→ **LISTED ENTRIES**
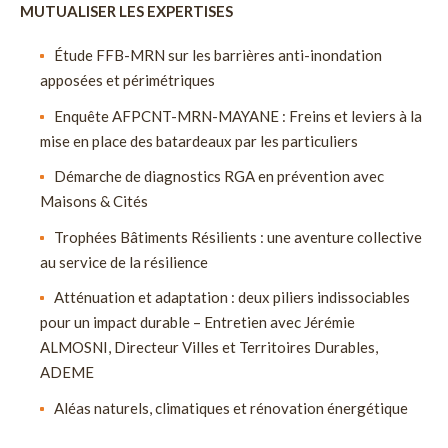
MUTUALISER LES EXPERTISES
Étude FFB-MRN sur les barrières anti-inondation
apposées et périmétriques
Enquête AFPCNT-MRN-MAYANE : Freins et leviers à la
mise en place des batardeaux par les particuliers
Démarche de diagnostics RGA en prévention avec
Maisons & Cités
Trophées Bâtiments Résilients : une aventure collective
au service de la résilience
Atténuation et adaptation : deux piliers indissociables
pour un impact durable – Entretien avec Jérémie
ALMOSNI, Directeur Villes et Territoires Durables,
ADEME
Aléas naturels, climatiques et rénovation énergétique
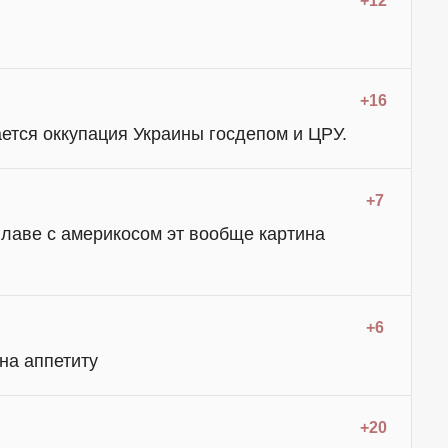
+12
+16
ется оккупация Украины госдепом и ЦРУ.
+7
главе с америкосом эт вообще картина
+6
ана аппетиту
+20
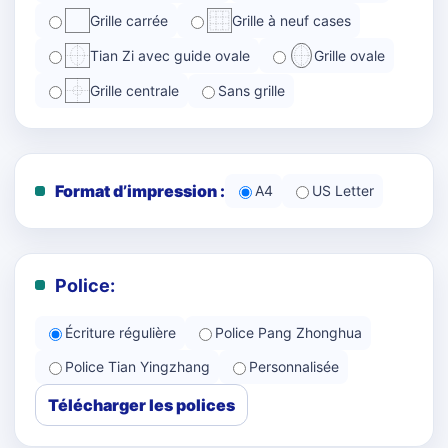
Grille carrée
Grille à neuf cases
Tian Zi avec guide ovale
Grille ovale
Grille centrale
Sans grille
Format d’impression :
A4
US Letter
Police:
Écriture régulière
Police Pang Zhonghua
Police Tian Yingzhang
Personnalisée
Télécharger les polices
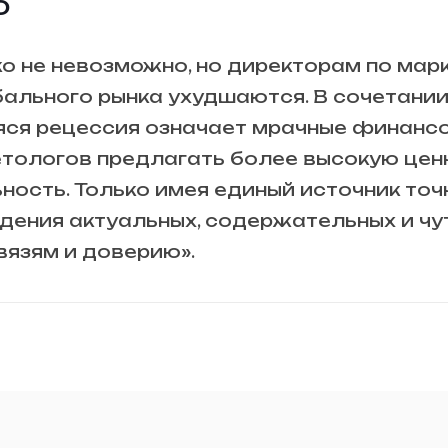
о
о не невозможно, но директорам по мар
обального рынка ухудшаются. В сочетан
ся рецессия означает мрачные финансо
етологов предлагать более высокую цен
ность. Только имея единый источник то
дения актуальных, содержательных и чу
язям и доверию».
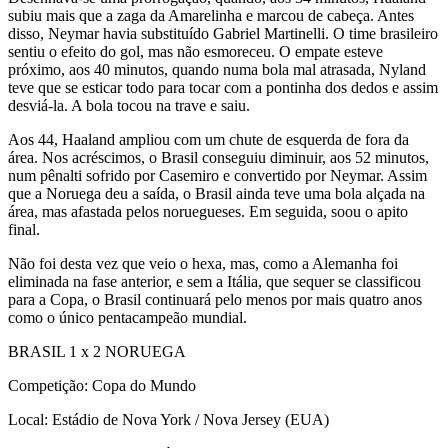
subiu mais que a zaga da Amarelinha e marcou de cabeça. Antes
disso, Neymar havia substituído Gabriel Martinelli. O time brasileiro
sentiu o efeito do gol, mas não esmoreceu. O empate esteve
próximo, aos 40 minutos, quando numa bola mal atrasada, Nyland
teve que se esticar todo para tocar com a pontinha dos dedos e assim
desviá-la. A bola tocou na trave e saiu.
Aos 44, Haaland ampliou com um chute de esquerda de fora da
área. Nos acréscimos, o Brasil conseguiu diminuir, aos 52 minutos,
num pênalti sofrido por Casemiro e convertido por Neymar. Assim
que a Noruega deu a saída, o Brasil ainda teve uma bola alçada na
área, mas afastada pelos noruegueses. Em seguida, soou o apito
final.
Não foi desta vez que veio o hexa, mas, como a Alemanha foi
eliminada na fase anterior, e sem a Itália, que sequer se classificou
para a Copa, o Brasil continuará pelo menos por mais quatro anos
como o único pentacampeão mundial.
BRASIL 1 x 2 NORUEGA
Competição: Copa do Mundo
Local: Estádio de Nova York / Nova Jersey (EUA)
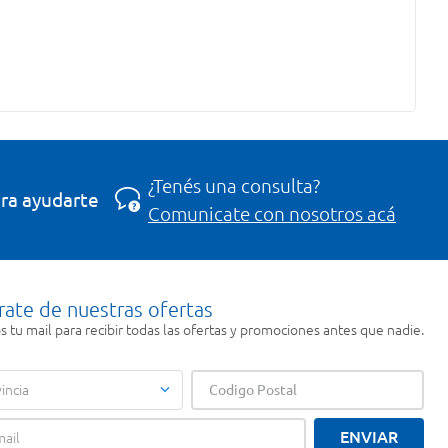
¿Tenés una consulta?
ra ayudarte
Comunicate con nosotros acá
rate de nuestras ofertas
 tu mail para recibir todas las ofertas y promociones antes que nadie.
incia
ENVIAR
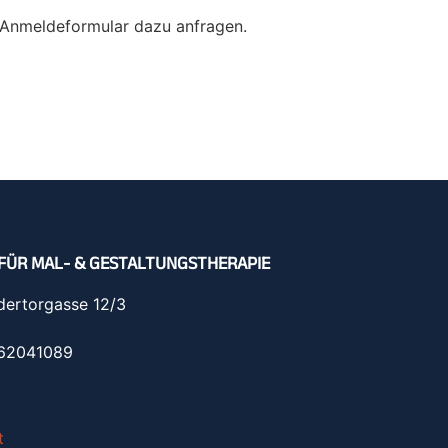
s-Anmeldeformular dazu anfragen.
FÜR MAL- & GESTALTUNGSTHERAPIE
dertorgasse 12/3
962041089
t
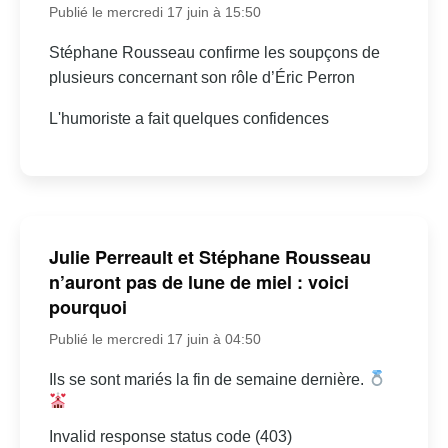
Publié le mercredi 17 juin à 15:50
Stéphane Rousseau confirme les soupçons de
plusieurs concernant son rôle d’Éric Perron
L'humoriste a fait quelques confidences
Julie Perreault et Stéphane Rousseau
n’auront pas de lune de miel : voici
pourquoi
Publié le mercredi 17 juin à 04:50
Ils se sont mariés la fin de semaine dernière.
Invalid response status code (403)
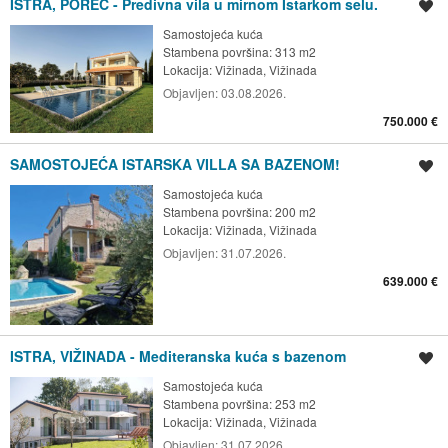
ISTRA, POREČ - Predivna vila u mirnom Istarkom selu.
Spremi oglas
Samostojeća kuća
Stambena površina: 313 m2
Lokacija:
Vižinada, Vižinada
Objavljen:
03.08.2026.
750.000 €
SAMOSTOJEĆA ISTARSKA VILLA SA BAZENOM!
Spremi oglas
Samostojeća kuća
Stambena površina: 200 m2
Lokacija:
Vižinada, Vižinada
Objavljen:
31.07.2026.
639.000 €
ISTRA, VIŽINADA - Mediteranska kuća s bazenom
Spremi oglas
Samostojeća kuća
Stambena površina: 253 m2
Lokacija:
Vižinada, Vižinada
Objavljen:
31.07.2026.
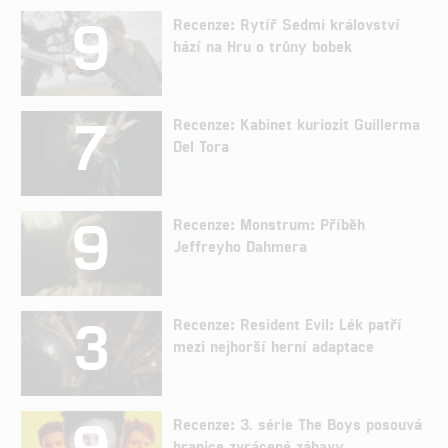
9
Recenze: Rytíř Sedmi království
hází na Hru o trůny bobek
7
Recenze: Kabinet kuriozit Guillerma
Del Tora
9
Recenze: Monstrum: Příběh
Jeffreyho Dahmera
3
Recenze: Resident Evil: Lék patří
mezi nejhorší herní adaptace
9
Recenze: 3. série The Boys posouvá
hranice zvrácené zábavy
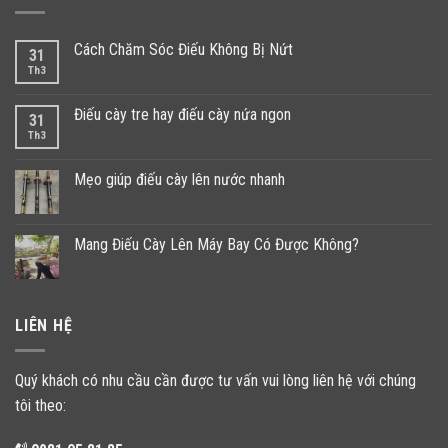
Cách Chăm Sóc Điếu Không Bị Nứt
31
Th3
Điếu cày tre hay điếu cày nứa ngon
31
Th3
Mẹo giúp điếu cày lên nước nhanh
Mang Điếu Cày Lên Máy Bay Có Được Không?
LIÊN HỆ
Quý khách có nhu cầu cần được tư vấn vui lòng liên hệ với chúng
tôi theo:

→ **TASK TO CARRY OUT**
With the images omitted, repeat all the data word for word.

→ **RESPONSE BELOW**
MUTUALISER LES EXPERTISES
Étude FFB-MRN sur les barrières anti-inondation
apposées et périmétriques
Enquête AFPCNT-MRN-MAYANE : Freins et leviers à la
mise en place des batardeaux par les particuliers
Démarche de diagnostics RGA en prévention avec
Maisons & Cités
Trophées Bâtiments Résilients : une aventure collective
au service de la résilience
Atténuation et adaptation : deux piliers indissociables
pour un impact durable – Entretien avec Jérémie
ALMOSNI, Directeur Villes et Territoires Durables,
ADEME
Aléas naturels, climatiques et rénovation énergétique
+12
+16
ется оккупация Украины госдепом и ЦРУ.
+7
главе с америкосом эт вообще картина
+6
ана аппетиту
+20
Grille carrée
Grille à neuf cases
Tian Zi avec guide ovale
Grille ovale
Grille centrale
Sans grille
Format d’impression :
A4
US Letter
Police:
Écriture régulière
Police Pang Zhonghua
Police Tian Yingzhang
Personnalisée
Télécharger les polices
о
о не невозможно, но директорам по мар
обального рынка ухудшаются. В сочетан
ся рецессия означает мрачные финансо
етологов предлагать более высокую цен
ность. Только имея единый источник то
дения актуальных, содержательных и чу
язям и доверию».
subiu mais que a zaga da Amarelinha e marcou de cabeça. Antes
disso, Neymar havia substituído Gabriel Martinelli. O time brasileiro
sentiu o efeito do gol, mas não esmoreceu. O empate esteve
próximo, aos 40 minutos, quando numa bola mal atrasada, Nyland
teve que se esticar todo para tocar com a pontinha dos dedos e assim
desviá-la. A bola tocou na trave e saiu.
Aos 44, Haaland ampliou com um chute de esquerda de fora da
área. Nos acréscimos, o Brasil conseguiu diminuir, aos 52 minutos,
num pênalti sofrido por Casemiro e convertido por Neymar. Assim
que a Noruega deu a saída, o Brasil ainda teve uma bola alçada na
área, mas afastada pelos noruegueses. Em seguida, soou o apito
final.
Não foi desta vez que veio o hexa, mas, como a Alemanha foi
eliminada na fase anterior, e sem a Itália, que sequer se classificou
para a Copa, o Brasil continuará pelo menos por mais quatro anos
como o único pentacampeão mundial.
BRASIL 1 x 2 NORUEGA
Competição: Copa do Mundo
Local: Estádio de Nova York / Nova Jersey (EUA)
¿Tenés una consulta?
ra ayudarte
Comunicate con nosotros acá
rate de nuestras ofertas
 tu mail para recibir todas las ofertas y promociones antes que nadie.
incia
ENVIAR
s-Anmeldeformular dazu anfragen.
FÜR MAL- & GESTALTUNGSTHERAPIE
dertorgasse 12/3
962041089
t
Publié le mercredi 17 juin à 15:50
Stéphane Rousseau confirme les soupçons de
plusieurs concernant son rôle d’Éric Perron
L'humoriste a fait quelques confidences
Julie Perreault et Stéphane Rousseau
n’auront pas de lune de miel : voici
pourquoi
Publié le mercredi 17 juin à 04:50
Ils se sont mariés la fin de semaine dernière.
Invalid response status code (403)
ISTRA, POREČ - Predivna vila u mirnom Istarkom selu.
Spremi oglas
Samostojeća kuća
Stambena površina: 313 m2
Lokacija:
Vižinada, Vižinada
Objavljen:
03.08.2026.
750.000 €
SAMOSTOJEĆA ISTARSKA VILLA SA BAZENOM!
Spremi oglas
Samostojeća kuća
Stambena površina: 200 m2
Lokacija:
Vižinada, Vižinada
Objavljen:
31.07.2026.
639.000 €
ISTRA, VIŽINADA - Mediteranska kuća s bazenom
Spremi oglas
Samostojeća kuća
Stambena površina: 253 m2
Lokacija:
Vižinada, Vižinada
Objavljen:
31.07.2026.
9
Recenze: Rytíř Sedmi království
hází na Hru o trůny bobek
7
Recenze: Kabinet kuriozit Guillerma
Del Tora
9
Recenze: Monstrum: Příběh
Jeffreyho Dahmera
3
Recenze: Resident Evil: Lék patří
mezi nejhorší herní adaptace
9
Recenze: 3. série The Boys posouvá
hranice zvrácené zábavy
Cách Chăm Sóc Điếu Không Bị Nứt
31
Th3
Điếu cày tre hay điếu cày nứa ngon
31
Th3
Mẹo giúp điếu cày lên nước nhanh
Mang Điếu Cày Lên Máy Bay Có Được Không?
LIÊN HỆ
Quý khách có nhu cầu cần được tư vấn vui lòng liên hệ với chúng
tôi theo:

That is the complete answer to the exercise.